The Agent Quality Crisis: Why AI-Generated Code Has 1.7x More Issues Than Human Code

The AI coding revolution has a quality problem. While the industry celebrates adoption metrics — 41% of new GitHub code is now AI-assisted — a growing body of evidence suggests we have been measuring the wrong thing. Speed was the 2025 story. Quality will be the 2026 reckoning.

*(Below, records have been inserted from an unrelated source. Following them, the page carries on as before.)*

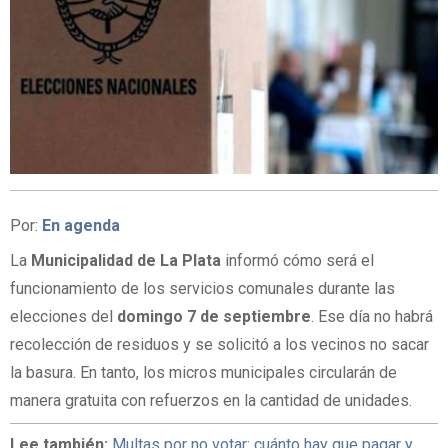
Por:
En agenda
La
Municipalidad de La Plata
informó cómo será el
funcionamiento de los servicios comunales durante las
elecciones del
domingo 7 de septiembre
. Ese día no habrá
recolección de residuos y se solicitó a los vecinos no sacar
la basura. En tanto, los micros municipales circularán de
manera gratuita con refuerzos en la cantidad de unidades.
Lee también:
Multas por no votar: cuánto hay que pagar y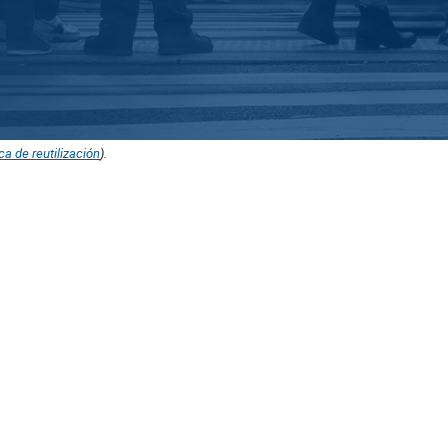
ica de reutilización
).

The Data We Have Been Ignoring

In December 2025, CodeRabbit published the most rigorous public analysis of AI-generated code quality to date, analyzing 470 pull requests from production repositories:

Metric	Human-Written PRs	AI-Generated PRs	Multiplier
Total issues per PR	6.45	10.83	1.68x
Logic/correctness errors	Baseline	1.75x higher	1.75x
Security findings	Baseline	1.57x higher	1.57x

The security breakdown is alarming: 2.74x more XSS vulnerabilities, 1.91x more insecure direct object references, 1.88x more improper password handling.

The Productivity Paradox

METR (Model Evaluation and Threat Research) conducted a randomized controlled trial with experienced open-source developers:

Expected speedup: 24% faster
Actual measured impact: 19% slower

Developers believed they were faster. They were not. The hidden costs — reviewing generated code, debugging subtle errors, correcting “almost right” outputs — exceeded the time saved.

This finding is consistent across the literature. 66% of developers report spending more time fixing AI-generated code than they saved generating it.

The 41% Problem

If AI-assisted code has 1.7x more issues per PR, and 41% of new code is AI-assisted, the aggregate quality impact is significant. A rough calculation: the expected defect rate increases by approximately 29%.

Compounding the problem, GitClear’s analysis shows code churn — lines reverted or modified shortly after being written — has increased 39% since widespread AI tool adoption. Developers write less test code, fewer comments, and less documentation when using AI assistants.

Why AI-Generated Code Has More Issues

Pattern Matching Without Understanding: Models predict the most likely next token. They don’t understand business logic, security context, or operational constraints.

The Context Window Problem: AI tools don’t see your ADRs, security policies, performance SLAs, or lessons from the last three production incidents.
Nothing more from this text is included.